**What is being asked:** Pull every line containing "Tustin" from the listing.

====== Supplied records

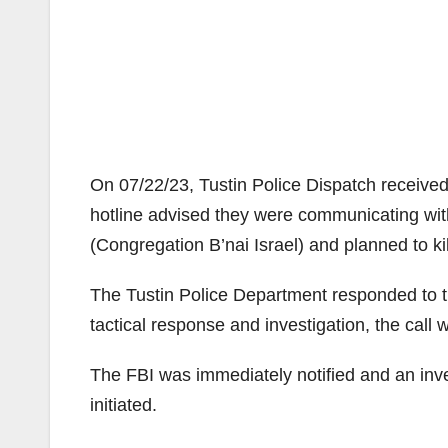
On 07/22/23, Tustin Police Dispatch received 
hotline advised they were communicating wi
(Congregation B’nai Israel) and planned to ki
The Tustin Police Department responded to t
tactical response and investigation, the call
The FBI was immediately notified and an inv
initiated.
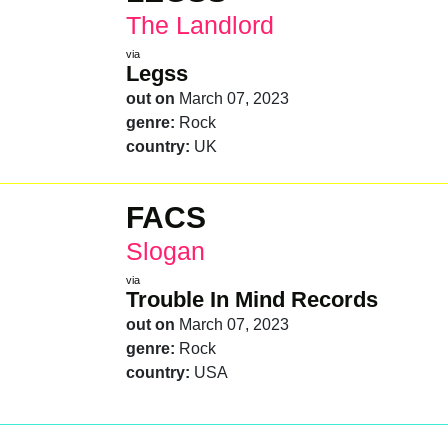
The Landlord
via
Legss
out on
March 07, 2023
genre:
Rock
country:
UK
FACS
Slogan
via
Trouble In Mind Records
out on
March 07, 2023
genre:
Rock
country:
USA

============

**Response box:**
On 07/22/23, Tustin Police Dispatch received 
The Tustin Police Department responded to t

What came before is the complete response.